Loras shook his head. “The guy told Nolid to wait by the door at midnight. It just opened, and we walked over. That's all I know, I promise.”

He didn't seem like he was lying. “Fine,” said Mil. “You can go. Take those two with you.” He motioned at the two unconscious attacker.

“Th- the door closed. We couldn't open it again. We're stuck in here too.”

Mil sighed. Things would be even worse than he thought. When Nolid woke up, he probably wouldn't be in the mood to hug and forgive. Mil wondered how much sleep he would be able to get over the next few weeks.

“Fine. When those two wake up, tell them it's over. If they don't do anything, no problem. If they do, I'll kill all three of you. Good?”

Loras swallowed and nodded. “Good.”

Mil picked up the steel spike and returned to lay in his new bed.
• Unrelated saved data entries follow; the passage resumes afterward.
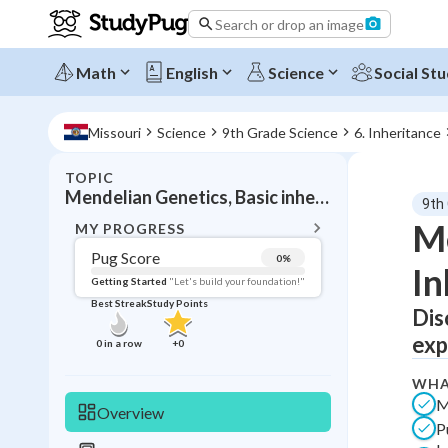
Search or drop an image
Math
English
Science
Social Stu
Missouri
Science
9th Grade Science
6. Inheritance
TOPIC
BACK T
Mendelian Genetics, Basic inheritance patterns
9th
Topic 
Me
MY PROGRESS
Pug Score
0
%
In
Pug Score
Getting Started
"Let's build your foundation!"
Best Streak
Study Points
Dis
Getting Started
Best Prac
exp
0
in a row
+
0
Read
WHA
Best Qui
M
Overview
P
Best Streak
Study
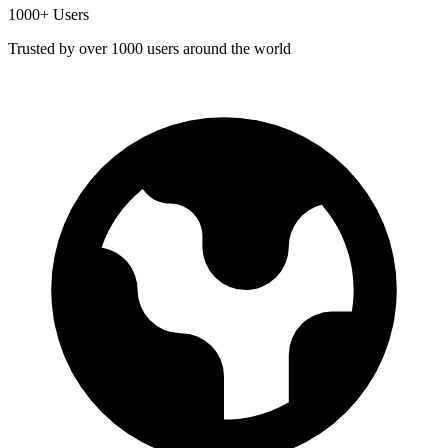
1000+ Users
Trusted by over 1000 users around the world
Mil wandered through the dining hall, searching. He found Feshwa and Johim in the back, whispering empty bowls. Mil got as close as he could without being seen and sat down. Over the din of the cafeteria, he couldn't hear much, but snippets of their conversation drifted to him.

“It's unfortunate.”

“He's a trickier one that we thought. Could be damn useful.”

“I heard he was completely unharmed.”

“Don't believe everything you hear. It's not healthy.”

“Maybe, but every rumor has a source.”

The conversation drifted away under the noise of prisoners the table over arguing. Mil caught it again several minutes later.

“I wonder why he wouldn't call us.”

“Because he's an untrustworthy bastard. He probably still thinks we wanted that blood to kill him.” That was Johim.

“He'll come around, don't you worry. If he's half the fighter they say, he'll make a most useful ally.”

A roar came from across the hall, and Mil lost the conversation for good. He stayed sitting, thinking over what had been said. Fershwa didn't know that Johim had ordered the attack. Mil wasn't certain, but he was at least 80% sure. It wouldn't be smart to try to confront Johim directly here, since it was one of the places where the Hacks would interfere.

From watching them before, he had learned Johim and Fershwa were in Block P. When the Chief Hack called for the block to form up, Mil followed, standing on the outskirts of the crowd as the group arranged itself and the Hack performed its count. When it was satisfied, it moved to the front, and the cafeteria doors swung open. The formation began to move out. At the last second, Mil rushed forward and squeezed into the back.